Starting with the line that contains "Task: Click on the Impe", copy every remaining line of the data below exactly, the last one included.

• Information provided

⟨

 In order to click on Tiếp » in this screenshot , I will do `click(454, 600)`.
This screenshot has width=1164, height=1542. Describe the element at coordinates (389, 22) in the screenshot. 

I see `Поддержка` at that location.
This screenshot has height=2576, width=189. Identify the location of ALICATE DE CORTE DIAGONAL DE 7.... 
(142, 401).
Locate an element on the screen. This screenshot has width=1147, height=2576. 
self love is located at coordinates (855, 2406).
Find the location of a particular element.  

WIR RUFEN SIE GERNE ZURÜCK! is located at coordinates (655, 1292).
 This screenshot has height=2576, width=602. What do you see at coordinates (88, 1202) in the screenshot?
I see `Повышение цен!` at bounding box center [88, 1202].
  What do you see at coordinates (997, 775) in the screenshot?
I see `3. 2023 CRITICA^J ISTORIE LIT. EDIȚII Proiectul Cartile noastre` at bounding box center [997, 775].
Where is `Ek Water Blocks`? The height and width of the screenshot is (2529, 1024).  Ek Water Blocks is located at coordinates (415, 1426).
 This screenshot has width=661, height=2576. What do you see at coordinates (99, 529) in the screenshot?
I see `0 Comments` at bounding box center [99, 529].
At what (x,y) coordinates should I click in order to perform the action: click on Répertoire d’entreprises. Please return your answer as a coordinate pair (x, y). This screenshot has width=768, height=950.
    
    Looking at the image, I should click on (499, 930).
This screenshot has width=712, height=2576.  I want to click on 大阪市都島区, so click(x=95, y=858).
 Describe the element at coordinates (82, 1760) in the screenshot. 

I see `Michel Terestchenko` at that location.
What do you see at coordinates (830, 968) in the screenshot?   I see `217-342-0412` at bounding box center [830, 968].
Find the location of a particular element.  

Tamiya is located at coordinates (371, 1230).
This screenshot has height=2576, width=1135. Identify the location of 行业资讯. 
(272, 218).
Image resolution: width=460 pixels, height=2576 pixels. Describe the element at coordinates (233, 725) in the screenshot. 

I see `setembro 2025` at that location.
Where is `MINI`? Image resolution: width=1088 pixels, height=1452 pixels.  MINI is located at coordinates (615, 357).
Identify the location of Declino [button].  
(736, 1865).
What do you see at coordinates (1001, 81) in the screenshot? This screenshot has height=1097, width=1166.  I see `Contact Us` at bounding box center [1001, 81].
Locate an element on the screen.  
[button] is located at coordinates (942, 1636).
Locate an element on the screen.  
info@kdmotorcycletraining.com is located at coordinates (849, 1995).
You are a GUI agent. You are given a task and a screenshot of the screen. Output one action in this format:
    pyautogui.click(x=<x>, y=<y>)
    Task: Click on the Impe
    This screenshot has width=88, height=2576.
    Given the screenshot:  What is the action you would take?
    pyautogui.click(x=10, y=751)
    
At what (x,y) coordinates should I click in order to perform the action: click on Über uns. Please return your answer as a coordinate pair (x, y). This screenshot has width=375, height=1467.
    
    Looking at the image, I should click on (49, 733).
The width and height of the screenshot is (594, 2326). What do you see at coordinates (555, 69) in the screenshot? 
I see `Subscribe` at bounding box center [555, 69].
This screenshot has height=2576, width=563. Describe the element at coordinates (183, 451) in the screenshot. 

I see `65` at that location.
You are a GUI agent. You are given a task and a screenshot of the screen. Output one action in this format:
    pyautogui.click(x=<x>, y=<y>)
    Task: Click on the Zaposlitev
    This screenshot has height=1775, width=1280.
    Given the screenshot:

⟩

• Written answer
    Task: Click on the Impe
    This screenshot has width=88, height=2576.
    Given the screenshot:  What is the action you would take?
    pyautogui.click(x=10, y=751)
    
At what (x,y) coordinates should I click in order to perform the action: click on Über uns. Please return your answer as a coordinate pair (x, y). This screenshot has width=375, height=1467.
    
    Looking at the image, I should click on (49, 733).
The width and height of the screenshot is (594, 2326). What do you see at coordinates (555, 69) in the screenshot? 
I see `Subscribe` at bounding box center [555, 69].
This screenshot has height=2576, width=563. Describe the element at coordinates (183, 451) in the screenshot. 

I see `65` at that location.
You are a GUI agent. You are given a task and a screenshot of the screen. Output one action in this format:
    pyautogui.click(x=<x>, y=<y>)
    Task: Click on the Zaposlitev
    This screenshot has height=1775, width=1280.
    Given the screenshot:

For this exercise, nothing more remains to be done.